Corresponding Author:

Deepti Zutshi, MD

Department of Neurology

Wayne State University School of Medicine

4201 St. Antoine

Detroit, MI, 48201

United States

Phone: 1 (313) 577 1245

Email: dzutshi@med.wayne.edu


Background: Many clinics and health systems implemented telemedicine appointment services out of necessity due to the COVID-19 pandemic.

Objective: Our objective was to evaluate patient and general provider satisfaction with neurology telemedicine implementation at an urban academic medical center.

Methods: Patients who had completed 1 or more teleneurology visits from April 1 to December 31, 2020, were asked to complete a survey regarding their demographic information and satisfaction with teleneurology visits. Providers of all specialties within the same hospital system were given a different survey to gather their experiences of providing telemedicine care.

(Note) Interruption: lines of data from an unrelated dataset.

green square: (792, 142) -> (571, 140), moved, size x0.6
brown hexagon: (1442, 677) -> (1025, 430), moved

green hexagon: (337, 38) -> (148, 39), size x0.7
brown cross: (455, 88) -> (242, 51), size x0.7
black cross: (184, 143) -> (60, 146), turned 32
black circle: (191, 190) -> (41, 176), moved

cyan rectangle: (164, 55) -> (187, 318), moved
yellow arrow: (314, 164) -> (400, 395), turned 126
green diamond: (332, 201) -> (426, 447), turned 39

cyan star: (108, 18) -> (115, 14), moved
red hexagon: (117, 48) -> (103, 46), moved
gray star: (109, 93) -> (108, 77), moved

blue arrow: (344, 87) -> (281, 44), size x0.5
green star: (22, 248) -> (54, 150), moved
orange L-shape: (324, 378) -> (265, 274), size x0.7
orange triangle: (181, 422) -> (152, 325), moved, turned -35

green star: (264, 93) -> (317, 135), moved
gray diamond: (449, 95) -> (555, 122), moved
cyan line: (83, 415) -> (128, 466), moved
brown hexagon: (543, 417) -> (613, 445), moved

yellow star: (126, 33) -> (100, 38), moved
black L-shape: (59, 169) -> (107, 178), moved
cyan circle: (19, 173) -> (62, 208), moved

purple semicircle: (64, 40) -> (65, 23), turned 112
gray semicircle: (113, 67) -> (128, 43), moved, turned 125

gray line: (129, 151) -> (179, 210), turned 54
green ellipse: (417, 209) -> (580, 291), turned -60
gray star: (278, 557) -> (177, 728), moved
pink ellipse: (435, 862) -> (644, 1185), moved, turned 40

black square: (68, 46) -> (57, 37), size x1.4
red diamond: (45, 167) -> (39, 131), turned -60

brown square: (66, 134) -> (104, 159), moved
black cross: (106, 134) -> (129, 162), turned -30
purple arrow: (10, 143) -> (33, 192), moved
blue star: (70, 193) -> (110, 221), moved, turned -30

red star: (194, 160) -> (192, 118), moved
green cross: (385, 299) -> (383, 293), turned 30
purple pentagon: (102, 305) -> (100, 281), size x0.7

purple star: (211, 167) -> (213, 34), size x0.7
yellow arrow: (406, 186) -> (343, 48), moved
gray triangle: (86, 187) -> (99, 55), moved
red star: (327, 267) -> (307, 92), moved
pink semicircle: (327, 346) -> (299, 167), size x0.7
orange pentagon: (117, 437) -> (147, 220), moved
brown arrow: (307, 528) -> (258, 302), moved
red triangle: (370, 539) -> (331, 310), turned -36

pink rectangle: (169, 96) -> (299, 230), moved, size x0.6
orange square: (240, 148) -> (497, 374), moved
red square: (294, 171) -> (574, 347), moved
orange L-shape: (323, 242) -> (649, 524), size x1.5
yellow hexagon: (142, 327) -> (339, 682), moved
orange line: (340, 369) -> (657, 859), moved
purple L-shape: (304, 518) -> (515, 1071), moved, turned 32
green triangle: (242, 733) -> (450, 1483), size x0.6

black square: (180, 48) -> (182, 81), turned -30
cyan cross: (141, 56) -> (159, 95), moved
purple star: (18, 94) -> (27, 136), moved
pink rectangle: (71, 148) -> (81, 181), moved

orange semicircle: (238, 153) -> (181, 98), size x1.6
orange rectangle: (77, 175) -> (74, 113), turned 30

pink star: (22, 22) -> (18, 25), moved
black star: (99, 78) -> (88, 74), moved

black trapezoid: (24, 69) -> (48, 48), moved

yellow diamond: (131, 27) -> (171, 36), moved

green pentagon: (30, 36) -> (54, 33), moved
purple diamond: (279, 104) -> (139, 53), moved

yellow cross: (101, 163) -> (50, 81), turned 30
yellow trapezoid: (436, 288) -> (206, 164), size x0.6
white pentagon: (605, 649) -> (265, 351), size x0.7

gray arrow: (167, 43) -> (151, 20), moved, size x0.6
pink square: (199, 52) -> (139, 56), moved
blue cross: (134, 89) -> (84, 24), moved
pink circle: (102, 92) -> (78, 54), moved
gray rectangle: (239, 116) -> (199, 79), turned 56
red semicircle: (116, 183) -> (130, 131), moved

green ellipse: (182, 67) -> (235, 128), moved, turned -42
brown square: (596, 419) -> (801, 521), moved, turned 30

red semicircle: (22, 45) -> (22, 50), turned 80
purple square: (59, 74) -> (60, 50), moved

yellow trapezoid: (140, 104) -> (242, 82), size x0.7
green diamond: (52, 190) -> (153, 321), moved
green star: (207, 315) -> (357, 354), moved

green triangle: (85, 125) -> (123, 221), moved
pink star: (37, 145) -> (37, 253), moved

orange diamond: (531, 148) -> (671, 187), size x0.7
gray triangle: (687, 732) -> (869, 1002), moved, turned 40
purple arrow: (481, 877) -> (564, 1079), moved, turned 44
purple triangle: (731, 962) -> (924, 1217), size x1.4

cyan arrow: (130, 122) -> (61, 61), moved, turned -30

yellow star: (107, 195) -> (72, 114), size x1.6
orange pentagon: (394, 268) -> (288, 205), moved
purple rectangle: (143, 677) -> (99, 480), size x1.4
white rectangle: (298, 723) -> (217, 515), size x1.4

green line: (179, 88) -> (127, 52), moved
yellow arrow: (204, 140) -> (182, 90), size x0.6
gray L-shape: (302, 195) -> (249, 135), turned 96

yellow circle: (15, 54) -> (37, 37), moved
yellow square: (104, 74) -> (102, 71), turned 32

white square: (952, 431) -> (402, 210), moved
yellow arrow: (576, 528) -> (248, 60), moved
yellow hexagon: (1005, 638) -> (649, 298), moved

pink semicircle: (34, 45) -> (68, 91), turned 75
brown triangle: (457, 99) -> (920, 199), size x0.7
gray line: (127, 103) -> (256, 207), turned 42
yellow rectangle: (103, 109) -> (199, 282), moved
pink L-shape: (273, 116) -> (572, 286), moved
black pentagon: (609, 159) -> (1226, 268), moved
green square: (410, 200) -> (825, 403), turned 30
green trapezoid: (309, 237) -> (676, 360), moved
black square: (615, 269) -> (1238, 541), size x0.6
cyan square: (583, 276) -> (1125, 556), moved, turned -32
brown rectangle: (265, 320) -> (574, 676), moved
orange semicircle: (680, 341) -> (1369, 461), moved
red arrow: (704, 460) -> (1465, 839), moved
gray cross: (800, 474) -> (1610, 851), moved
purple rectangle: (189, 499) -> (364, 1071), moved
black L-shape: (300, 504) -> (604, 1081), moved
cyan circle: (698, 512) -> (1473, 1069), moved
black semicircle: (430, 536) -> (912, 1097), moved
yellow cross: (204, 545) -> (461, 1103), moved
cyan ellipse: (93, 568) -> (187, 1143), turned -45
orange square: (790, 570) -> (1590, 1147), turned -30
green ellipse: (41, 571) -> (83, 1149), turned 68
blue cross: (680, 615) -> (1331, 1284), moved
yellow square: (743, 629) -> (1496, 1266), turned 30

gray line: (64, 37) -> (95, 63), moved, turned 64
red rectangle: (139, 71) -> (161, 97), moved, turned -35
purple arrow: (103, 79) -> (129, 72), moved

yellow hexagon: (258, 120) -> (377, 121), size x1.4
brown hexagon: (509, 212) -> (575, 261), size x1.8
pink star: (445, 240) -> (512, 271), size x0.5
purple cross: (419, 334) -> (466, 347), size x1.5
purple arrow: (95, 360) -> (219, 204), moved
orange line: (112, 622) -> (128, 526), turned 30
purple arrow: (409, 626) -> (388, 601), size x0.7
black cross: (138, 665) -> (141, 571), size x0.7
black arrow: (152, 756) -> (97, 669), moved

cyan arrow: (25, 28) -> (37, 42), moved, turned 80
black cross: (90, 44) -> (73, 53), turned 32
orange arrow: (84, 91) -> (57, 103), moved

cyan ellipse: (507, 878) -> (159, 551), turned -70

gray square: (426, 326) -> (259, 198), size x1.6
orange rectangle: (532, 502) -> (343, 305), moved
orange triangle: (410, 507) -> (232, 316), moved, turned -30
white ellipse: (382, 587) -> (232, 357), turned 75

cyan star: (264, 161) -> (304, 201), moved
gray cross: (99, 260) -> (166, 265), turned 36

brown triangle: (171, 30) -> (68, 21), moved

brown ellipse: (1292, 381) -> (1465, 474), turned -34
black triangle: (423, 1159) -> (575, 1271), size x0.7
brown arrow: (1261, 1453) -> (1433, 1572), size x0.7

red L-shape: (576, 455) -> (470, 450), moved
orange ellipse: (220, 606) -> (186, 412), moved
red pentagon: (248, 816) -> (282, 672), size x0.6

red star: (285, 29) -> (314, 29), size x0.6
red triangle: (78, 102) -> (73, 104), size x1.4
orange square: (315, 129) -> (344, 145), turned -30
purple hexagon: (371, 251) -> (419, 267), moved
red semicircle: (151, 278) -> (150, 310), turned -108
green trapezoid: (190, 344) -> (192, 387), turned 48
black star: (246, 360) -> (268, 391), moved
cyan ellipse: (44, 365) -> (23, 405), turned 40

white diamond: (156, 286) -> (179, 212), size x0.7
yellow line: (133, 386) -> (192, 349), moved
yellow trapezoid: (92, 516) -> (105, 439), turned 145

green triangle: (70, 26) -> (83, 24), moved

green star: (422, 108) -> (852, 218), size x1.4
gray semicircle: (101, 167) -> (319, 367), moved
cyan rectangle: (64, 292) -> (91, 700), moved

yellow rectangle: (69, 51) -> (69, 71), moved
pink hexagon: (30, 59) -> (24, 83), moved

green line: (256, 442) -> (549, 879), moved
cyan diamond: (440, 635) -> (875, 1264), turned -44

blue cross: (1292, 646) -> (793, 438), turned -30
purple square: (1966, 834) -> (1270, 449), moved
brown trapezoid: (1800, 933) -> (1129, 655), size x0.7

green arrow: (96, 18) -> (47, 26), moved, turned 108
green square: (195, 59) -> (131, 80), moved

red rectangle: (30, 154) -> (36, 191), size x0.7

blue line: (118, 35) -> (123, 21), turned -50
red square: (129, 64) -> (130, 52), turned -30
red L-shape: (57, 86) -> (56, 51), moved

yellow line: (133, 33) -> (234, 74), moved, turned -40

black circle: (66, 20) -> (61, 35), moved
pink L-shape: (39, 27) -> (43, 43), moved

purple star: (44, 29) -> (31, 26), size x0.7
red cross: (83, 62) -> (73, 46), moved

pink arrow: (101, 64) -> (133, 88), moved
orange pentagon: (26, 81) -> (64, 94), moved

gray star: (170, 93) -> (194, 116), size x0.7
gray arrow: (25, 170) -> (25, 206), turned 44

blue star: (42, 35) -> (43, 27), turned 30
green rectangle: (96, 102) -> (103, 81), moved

Results: Of the estimated 1500 patients who had completed a teleneurology visit within the given timeframe, 117 (7.8%) consented to complete the survey. Of these 117 respondents, most appointments were regarding epilepsy (n=59, 50.4%), followed by multiple sclerosis (n=33, 28.2%) and neuroimmunology (n=7, 6%). Overall, 74.4% (n=87) of patients rated their experience as 8 out of 10 or higher, with 10 being the highest satisfaction. Furthermore, 75.2% (n=88) of patients reported missing an appointment in the previous year due to transportation issues and thought telemedicine was more convenient instead. A significant relationship between racial or ethnic group and comfort sharing private information was found (P<.001), with 52% (26/50) of Black patients reporting that an office visit is better, compared to 25% (14/52) of non-Black patients. The provider survey gathered 40 responses, with 75% (n=30) of providers agreeing that virtual visits are a valuable tool for patient care and 80% (n=32) reporting few to no technical issues. The majority of provider respondents were physicians on faculty or staff (n=21, 52%), followed by residents or fellows (n=15, 38%) and nurse practitioners or physician assistants (n=4, 10%). Of the specialties represented, 15 (38%) of the providers were in neurology.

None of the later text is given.